RE: 305 Use proxy from KCompton@continental.com on 1997-03-20 (ietf-http-wg@w3.org from January to March 1997)

From: <KCompton@continental.com>
Date: Thu, 20 Mar 1997 08:22:34 -0500
To: josh@netscape.com, http-wg@cuckoo.hpl.hp.com
Message-Id: <c=US%a=_%p=Continental%l=NEEXCH02-970320132234Z-681@neexch01.continental.com>
How about a way to indicate that the client should access the origin 
server directly, i.e., should not use a proxy at all?

Thanks,
Kip

-----Original Message-----
From:	Josh Cohen [SMTP:josh@netscape.com]
Sent:	Tuesday, March 18, 1997 6:30 PM
To:	http-wg@cuckoo.hpl.hp.com
Subject:	305 Use proxy

Below are notes and discussion points on 305 use proxy,
please read at your convenience, and voice your opinions..

This is a work item for memphis

------
Comments, flames, death threats welcome..
305 Use Proxy Response

After some discussions, here are some thoughts and suggestions
on the use and implementation of the 305 use proxy response.

Overview of suggestion:

(For the example, Ill assume set-proxy: as the header name)
(no bnf, Im going for concept... that can be discussed later )

set-proxy : proxy-url scope=scopePrefix
	type= once
	| forever
	| hits count=hitcount
	| lifetime=seconds

for GET http://www.foo.com/services/index.html HTTP/1.1

example response:
HTTP/1.1 305 Use Proxy
set-proxy : http://proxy1.foo.com:8080/ 
scope=http://www.foo.com/services/

Suggested rules:
Origin servers may NOT send 305, only proxies may send them.
The set-proxy header is HOP BY HOP, not end to end.

On scope:
  If the returned scope is 'wider' that the request minus the part
of the path to the right of the final slash, the header should be
rejected or the user should be queried at the least.

Example:
	for the above request ( http://www.foo.com/index.html )
	 scope=http://www.foo.com/services/ VALID
	 scope=http://www.foo.com/         INVALID

So basically:
for a client: ( depending on level of paranoia )
 (A)  if the scope is 'wider' than the requested URL, the user
	is queried.
 (B) if the scope is wider than the requested URL, and the 
destination
	proxy is not in the same domain, query the user

Notes on discussions:

Cases for use:
1. An origin server wishes to redirect a client to use a proxy
	to access its resources

2. A proxy server wishes to redirect a client to another proxy.
	(the client can be another proxy )

The Current spec:
10.3.6 305 Use Proxy

The requested resource MUST be accessed through the proxy given by 
the
Location field.

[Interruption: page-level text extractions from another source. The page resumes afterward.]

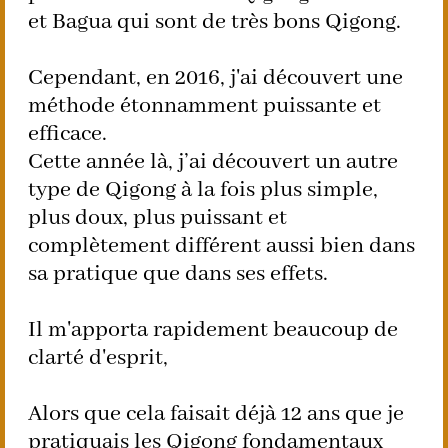
et Bagua qui sont de très bons Qigong.
Cependant, en 2016, j'ai découvert une
méthode étonnamment puissante et
efficace.
Cette année là, j’ai découvert un autre
type de Qigong à la fois plus simple,
plus doux, plus puissant et
complètement différent aussi bien dans
sa pratique que dans ses effets.
Il m'apporta rapidement beaucoup de
clarté d'esprit,
Alors que cela faisait déjà 12 ans que je
pratiquais les Qigong fondamentaux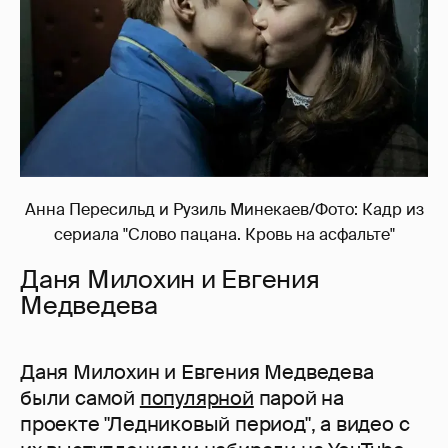
Анна Пересильд и Рузиль Минекаев/Фото: Кадр из
сериала "Слово пацана. Кровь на асфальте"
Даня Милохин и Евгения
Медведева
Даня Милохин и Евгения Медведева
были самой
популярной
парой на
проекте "Ледниковый период", а видео с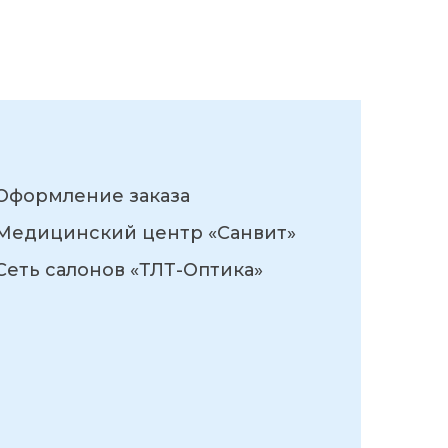
Оформление заказа
Медицинский центр «Санвит»
Сеть салонов «ТЛТ-Оптика»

The Location field gives the URL of the proxy. The
recipient is expected to repeat the request via the proxy.


Issues:
1) scope:
Does this apply to only this exact URL or any others

2) validity time:
Should the client use this proxy for this or these resources
forever, or for how long, or how many transactions?

3) Loops / hop counts
What happens if proxy A redirects the client to proxy B which
redirects it back to A?

4) is Location: header enough?
Does the location allow enough flexibility to express some or
all of these?

Im impartial on the new header / extend location header issue,
However, the security implications make the new header a
probable choice, IMHO.

5) Security
	If the scope is 'wide' ie for all HTTP transactions or even
just for one domain, how does the client know to trust that the
response was not from a malicious server.

Possible solutions:

Scope:
	The redirecting host should be able to indicate a mask
for urls which are to be redirected to this proxy.
Naturally, this has security implications, ie an origin server
which tells a client to redirect to an evil proxy for ALL urls.
A safe suggestion I think it that that scope can be a prefix
which may only affect 'less significant URLS'..
Example:
  Client requests http://www.ups.com/services/index.html
  Server redirects to proxy1.ups.com
	allowed scope: http://www.ups.com/services/*
    not allowed scope: http://www.ups.com/*
    not allowed scope: http://www.mcom.com/*

Validity Lifetime:
	We couldnt come to a unanimous consenses here, except for
the fact that the current spec doesnt state anything about it.

The main ideas are:
1) use this redirection forever ( or until the client is restarted )
2) use this redirection just once, and come back the next time
3) use this redirection for a specified amount of time
4) use this redirection for a specified amount of transactions

While its hard to come up with useful examples for all the cases,
I beleive that a format which is flexible enough to allow any of them
to be expresses is smartest.

While caching and proxies have been in use for a non trivial amount of 
time,
complex, hierarchical cache systems are only starting to be deployed. 
Because of this early stage, I feel that its best to keep as many
options open as possible, and give an much flexibility to 
administrators
as possible.

Loops:
	Overall, this should be a solveable problem.  Intelligent
ICP type protocols should be able to avoid loops, but the idea
of some sort of 'redirected via' flag/signal/indicator isnt 
unreasonable.

Location: header.
	If people feel that we need to express a scope and a lifetime,
we'll need to either extend the Location: header or create a new one.

extending Location:
	Presently, Location is defined as

	    Location       = "Location" ":" absoluteURI	

	which leaves it open for extensions, it doesnt clobber
anything else.  The question is, though, will existing servers and 
clients
choke on additional fields..

A new header:
	A new header gives us the most flexibility, not having to worry
as much about the installed base.

Security Implementation:
	Depending on your security stance, the implementation of this
response could be considered unimplementable.  Its clear that this 
needs
to be a hop-by-hop header, but that alone doesnt make the security 
problems
go away.  Since most proxies will forward any header to the client,
the client has no way to discern where the set-proxy header came 
from.

If the 305 is used by proxies to load balance, distribute cache, or 
failover,
wide scopes are most beneficial, ie for ALL HTTP URLs or ALL URLS
use xyz proxy.  Unfortunately security implications make scope 
restriction
necessary.  Even if the 1.1 spec is modified to make set-proxy a
hop-by-hop header, its easy for a malicious server to take advantage.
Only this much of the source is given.